CCUL, Foundation, CUNA Mutual collaborate to pass rule on Charitable Donation Accounts
Thursday, March 28, 2019
The North Carolina Rules Review Commission (RRC) gave final approval March 21 to a rule enabling the creation of Charitable Donation Accounts. The rule gives state-chartered credit unions the same capability of federally chartered credit unions to support charitable purposes. The rule goes into effect April 1.
CCUL raised this issue with the North Carolina Credit Union Division (NCCUD) for a couple of years, during which NCCUD polled other state regulators about their programs. In January 2018, NCCUD’s administrator agreed to work with CCUL on negotiation and research which continued for a year. CCUL also reached out to the Carolinas Credit Union Foundation and CUNA Mutual, both of whom had interest in the rule and getting it done right. NCCUD took comments and input from all organizations and developed what is the final rule. The last step was to navigate the RRC’s process, which can take up to 18 months. Fortunately, because of the collaboration, there were no objections to the rule and the process took significantly less time.

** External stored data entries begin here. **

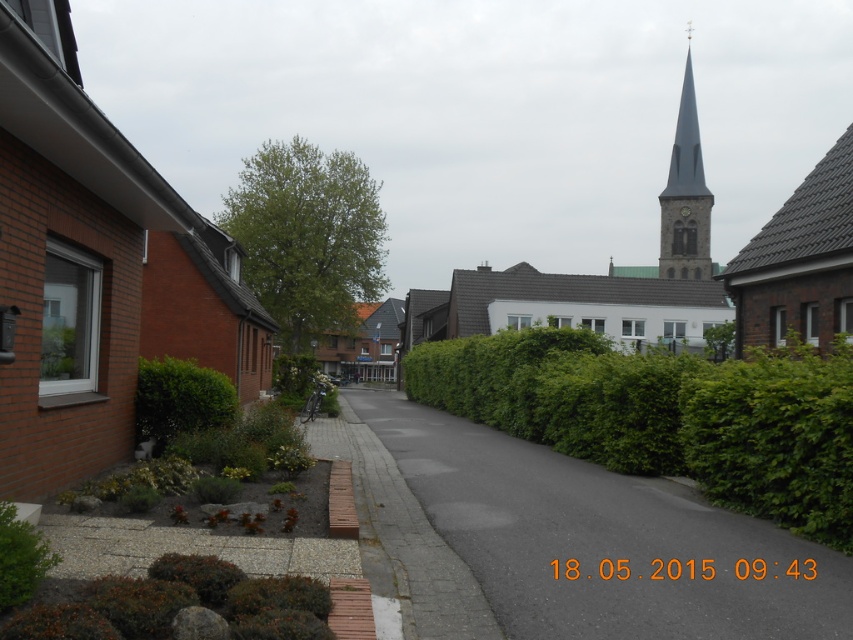 Question: Does brick church at left appear under asphalt at center?

Choices:
 (A) yes
 (B) no

Answer: (B)

Question: Which object appears closest to the camera in this image?

Choices:
 (A) gray stone steeple at upper center
 (B) gray stone church steeple at center
 (C) brown tiled roof at upper right

Answer: (C)

Question: Which of these objects is positioned farthest from the brick church at left?

Choices:
 (A) gray stone steeple at upper center
 (B) asphalt at center

Answer: (A)

Question: Does asphalt at center have a larger size compared to gray stone church steeple at center?

Choices:
 (A) no
 (B) yes

Answer: (A)

Question: Among these objects, which one is farthest from the camera?

Choices:
 (A) brick church at left
 (B) green leafy bush at lower left

Answer: (A)

Question: Can you confirm if brick church at left is positioned to the right of green leafy hedge at lower left?

Choices:
 (A) yes
 (B) no

Answer: (B) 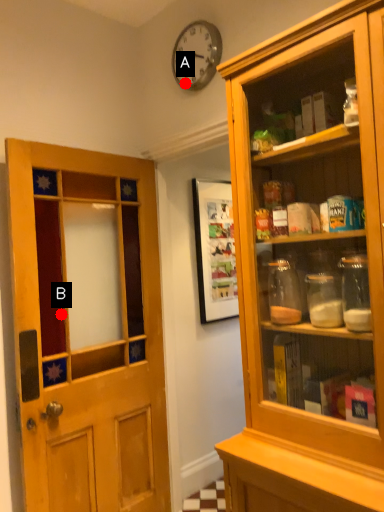 Question: Two points are circled on the image, labeled by A and B beside each circle. Which point is closer to the camera taking this photo?

Choices:
 (A) A is closer
 (B) B is closer

Answer: (B) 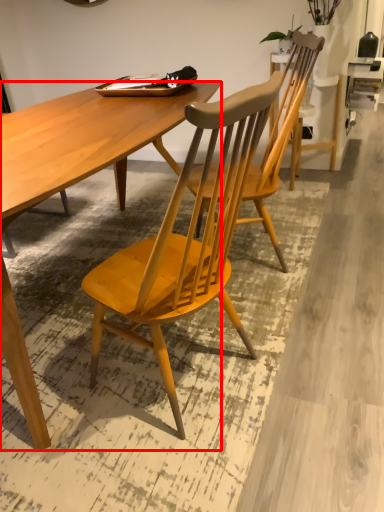 Question: Where is desk (annotated by the red box) located in relation to chair in the image?

Choices:
 (A) left
 (B) right

Answer: (A) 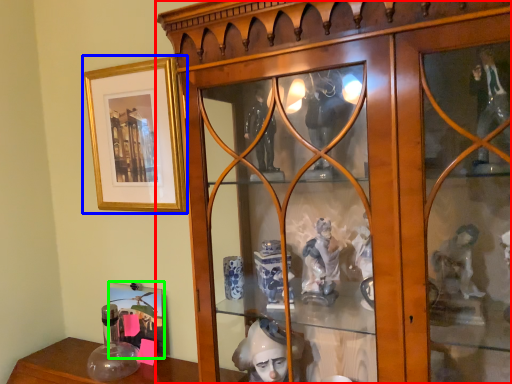 Question: Which object is positioned farthest from furniture (highlighted by a red box)? Select from picture frame (highlighted by a blue box) and picture frame (highlighted by a green box).

Choices:
 (A) picture frame
 (B) picture frame

Answer: (B) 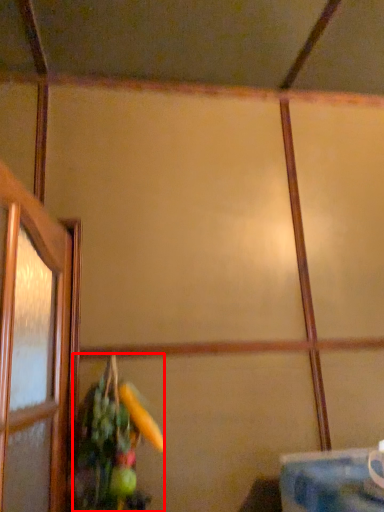 Question: From the image's perspective, where is floral arrangement (annotated by the red box) located in relation to table in the image?

Choices:
 (A) above
 (B) below

Answer: (A) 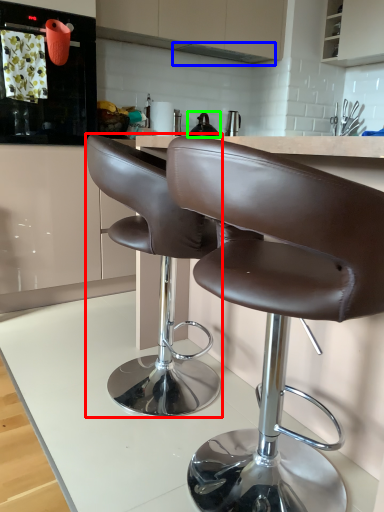 Question: Which object is the closest to the chair (highlighted by a red box)? Choose among these: exhaust hood (highlighted by a blue box) or tea pot (highlighted by a green box).

Choices:
 (A) exhaust hood
 (B) tea pot

Answer: (B) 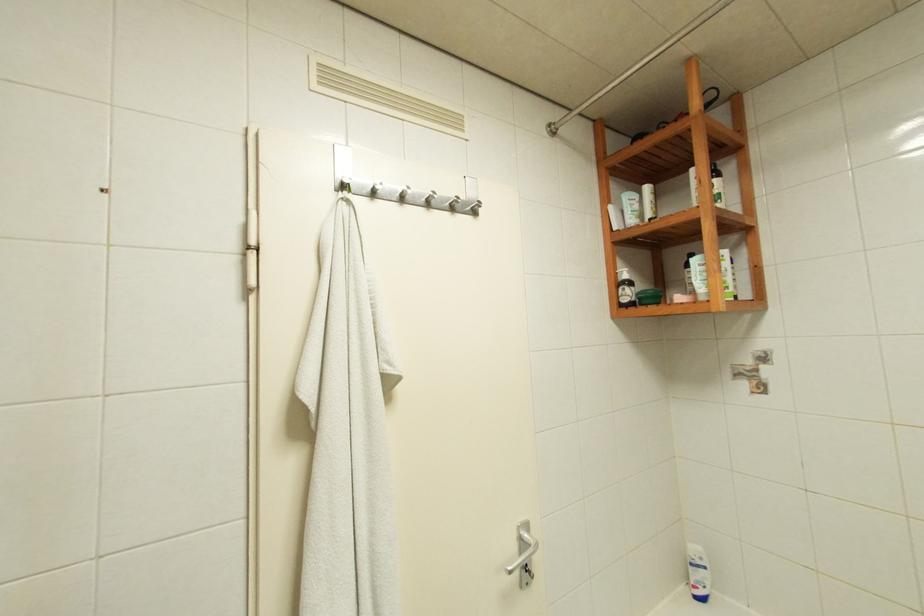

“The Carolinas Foundation thanks the League for its engagement around this opportunity for state-charters in North Carolina,” said Carolinas Foundation President Lauren Whaley. “Charitable Donation Accounts offered by CUNA Mutual and other investors provide credit unions a funding vehicle to start a charitable-giving program or foundation in partnership with the Carolinas Foundation. Through collaboration, credit unions are able to make an impact in their communities with donations to local non-profits.”
Through the passage of S 337, SC Credit Union Act, in South Carolina last year, SC state-chartered credit unions are also able to create Charitable Donation Accounts.